CAF Bank said on Monday it had struck a deal with the Charities Aid Foundation, the UK’s largest charity by income, to cover the shortfall that the lender would face if it were forced to sell the bonds and crystallise the losses.

As interest rates have risen sharply, the value of bond portfolios has plunged. This hurts lenders that are particularly exposed to bonds and contributed to the collapse in March of Silicon Valley Bank in the US.

Bonds paying a fixed rate of 3 per cent, for example, are worth much less when market interest rates rise above 5 per cent. Banks do not suffer losses as long as they can hold on to the bonds until maturity — however, they are at risk of becoming forced sellers if too many depositors want their own funds back.

CAF Bank, a wholly owned subsidiary of the foundation, reported last week that the value of its bond holdings was £33.4mn lower than their book value as of April 30. The paper losses were equivalent to almost three-quarters of its £45.1mn regulatory capital.

The bank’s policy is to hold its bonds until maturity. It would only be forced to realise the loss if it had to sell the bonds prematurely, which would reduce the bank’s ratio of capital to risk-weighted assets below a 14 per cent regulatory minimum.

The fresh funding, together with the bank’s existing surplus capital of more than £20mn, would cover “the theoretical loss” on the bonds, CAF Bank said on Monday.

It said the extra funding had been agreed between the bank’s board and trustees of the Charities Aid Foundation.

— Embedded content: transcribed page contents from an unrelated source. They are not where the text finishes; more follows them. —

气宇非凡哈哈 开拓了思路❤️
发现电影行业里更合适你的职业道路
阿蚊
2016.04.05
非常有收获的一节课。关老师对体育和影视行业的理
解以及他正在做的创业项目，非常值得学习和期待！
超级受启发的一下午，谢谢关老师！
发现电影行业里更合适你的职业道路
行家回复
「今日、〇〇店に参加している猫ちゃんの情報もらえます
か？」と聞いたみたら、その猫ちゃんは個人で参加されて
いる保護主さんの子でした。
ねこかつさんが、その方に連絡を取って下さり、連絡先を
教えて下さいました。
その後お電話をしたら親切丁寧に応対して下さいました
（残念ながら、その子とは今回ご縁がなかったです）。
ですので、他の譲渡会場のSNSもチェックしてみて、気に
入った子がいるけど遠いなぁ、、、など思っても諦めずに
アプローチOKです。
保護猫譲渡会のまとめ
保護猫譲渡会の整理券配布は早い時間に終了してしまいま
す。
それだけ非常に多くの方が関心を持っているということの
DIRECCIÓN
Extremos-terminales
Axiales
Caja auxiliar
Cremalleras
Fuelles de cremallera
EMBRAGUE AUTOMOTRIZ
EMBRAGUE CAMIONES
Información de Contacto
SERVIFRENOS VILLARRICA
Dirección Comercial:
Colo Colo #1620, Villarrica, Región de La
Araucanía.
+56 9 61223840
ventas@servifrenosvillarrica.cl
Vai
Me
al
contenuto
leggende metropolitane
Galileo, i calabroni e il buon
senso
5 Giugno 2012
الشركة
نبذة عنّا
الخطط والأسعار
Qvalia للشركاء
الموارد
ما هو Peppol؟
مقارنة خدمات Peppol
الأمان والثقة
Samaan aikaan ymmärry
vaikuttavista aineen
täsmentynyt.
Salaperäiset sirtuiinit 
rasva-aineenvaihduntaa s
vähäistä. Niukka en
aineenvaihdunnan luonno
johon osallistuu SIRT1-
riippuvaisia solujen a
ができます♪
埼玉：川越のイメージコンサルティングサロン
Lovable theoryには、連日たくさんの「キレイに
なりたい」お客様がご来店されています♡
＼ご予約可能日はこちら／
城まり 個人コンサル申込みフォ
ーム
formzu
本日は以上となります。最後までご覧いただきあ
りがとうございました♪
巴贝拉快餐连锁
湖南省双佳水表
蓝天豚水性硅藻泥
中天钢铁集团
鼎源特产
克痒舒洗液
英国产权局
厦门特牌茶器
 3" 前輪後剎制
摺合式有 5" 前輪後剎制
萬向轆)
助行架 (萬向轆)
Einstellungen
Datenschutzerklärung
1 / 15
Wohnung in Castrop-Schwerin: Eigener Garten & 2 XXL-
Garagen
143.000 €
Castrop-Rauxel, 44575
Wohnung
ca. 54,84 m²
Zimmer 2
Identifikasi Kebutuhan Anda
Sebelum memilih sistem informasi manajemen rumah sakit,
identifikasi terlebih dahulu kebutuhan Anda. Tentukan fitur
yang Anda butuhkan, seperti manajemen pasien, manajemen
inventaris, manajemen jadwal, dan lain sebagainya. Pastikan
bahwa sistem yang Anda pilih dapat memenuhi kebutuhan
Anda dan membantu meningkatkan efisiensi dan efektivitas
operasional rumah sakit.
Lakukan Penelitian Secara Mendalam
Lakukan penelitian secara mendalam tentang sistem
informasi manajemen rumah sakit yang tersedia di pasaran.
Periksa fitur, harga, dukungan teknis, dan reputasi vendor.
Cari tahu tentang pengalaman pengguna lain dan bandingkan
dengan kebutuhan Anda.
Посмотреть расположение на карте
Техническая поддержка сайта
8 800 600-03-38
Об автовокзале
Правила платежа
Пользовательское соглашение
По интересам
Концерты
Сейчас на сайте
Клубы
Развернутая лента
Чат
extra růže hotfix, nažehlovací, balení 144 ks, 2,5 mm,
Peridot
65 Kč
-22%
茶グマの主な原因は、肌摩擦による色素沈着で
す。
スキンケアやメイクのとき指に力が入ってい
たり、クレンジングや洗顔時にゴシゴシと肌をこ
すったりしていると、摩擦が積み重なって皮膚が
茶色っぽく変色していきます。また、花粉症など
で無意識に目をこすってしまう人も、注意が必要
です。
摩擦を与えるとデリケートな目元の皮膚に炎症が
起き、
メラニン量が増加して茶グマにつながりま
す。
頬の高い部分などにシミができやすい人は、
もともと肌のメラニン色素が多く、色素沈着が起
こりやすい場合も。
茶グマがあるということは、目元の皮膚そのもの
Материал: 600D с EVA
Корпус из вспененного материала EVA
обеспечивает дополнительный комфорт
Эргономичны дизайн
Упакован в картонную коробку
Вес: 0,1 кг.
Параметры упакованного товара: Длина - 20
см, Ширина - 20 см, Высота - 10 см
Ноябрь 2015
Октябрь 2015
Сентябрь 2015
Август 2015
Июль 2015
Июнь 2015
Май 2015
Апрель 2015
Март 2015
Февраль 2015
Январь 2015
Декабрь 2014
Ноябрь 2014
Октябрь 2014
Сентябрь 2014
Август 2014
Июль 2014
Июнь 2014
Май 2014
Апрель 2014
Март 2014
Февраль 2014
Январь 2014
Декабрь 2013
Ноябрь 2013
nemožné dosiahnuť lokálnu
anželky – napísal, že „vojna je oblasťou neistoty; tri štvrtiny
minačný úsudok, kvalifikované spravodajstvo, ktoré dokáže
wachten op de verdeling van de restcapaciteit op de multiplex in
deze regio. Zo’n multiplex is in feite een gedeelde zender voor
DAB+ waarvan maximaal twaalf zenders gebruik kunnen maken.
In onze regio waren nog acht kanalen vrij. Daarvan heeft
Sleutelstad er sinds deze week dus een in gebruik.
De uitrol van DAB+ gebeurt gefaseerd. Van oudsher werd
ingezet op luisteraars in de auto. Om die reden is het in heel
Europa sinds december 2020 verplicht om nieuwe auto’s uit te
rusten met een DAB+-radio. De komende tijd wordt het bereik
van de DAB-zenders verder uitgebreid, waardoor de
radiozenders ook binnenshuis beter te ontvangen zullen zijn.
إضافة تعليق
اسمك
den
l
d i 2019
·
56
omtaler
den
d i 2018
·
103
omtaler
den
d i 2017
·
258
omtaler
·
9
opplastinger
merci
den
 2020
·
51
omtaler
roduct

The funding would be structured as subordinated debt with a six-year term but the bank said the amount should be repaid “much sooner” because of its profitability. Documentation “is being finalised with a view to drawdown immediately after completion”, it added.

“The important fact is that these bonds will always be held until they mature, so the bank will get back everything it invested — an approach endorsed by its independent auditors,” said Neil Heslop, chief executive of the Charities Aid Foundation on Monday.

“As an additional reassurance, the Charities Aid Foundation has agreed additional funding that exceeds this theoretical loss when combined with the bank’s already significant surplus regulatory capital,” he added.

The bank, which holds £1.5bn in deposits and is focused on serving small and medium-sized charities, reported pre-tax profits of £10.6mn for the 12 months to April.

The Prudential Regulation Authority, the lead regulator responsible for overseeing the bank’s financial strength, declined to comment.

CAF Bank had said on Friday that it was “entirely comfortable that the theoretical mark-to-market position is a technical issue and not a reflection of the capital strength of the bank”.

But Sir John Vickers, who chaired a commission on the UK banking sector after the 2008 financial crisis, said: “Losses on bonds or fixed-rate mortgages when interest rates go up are not just ‘paper losses’.”

“Even if the assets are held to maturity, the expected cost of funding that position has risen with interest rates — unless it has been hedged or there are sticky depositors insensitive to interest rates,” said Vickers, a former chief economist at the Bank of England.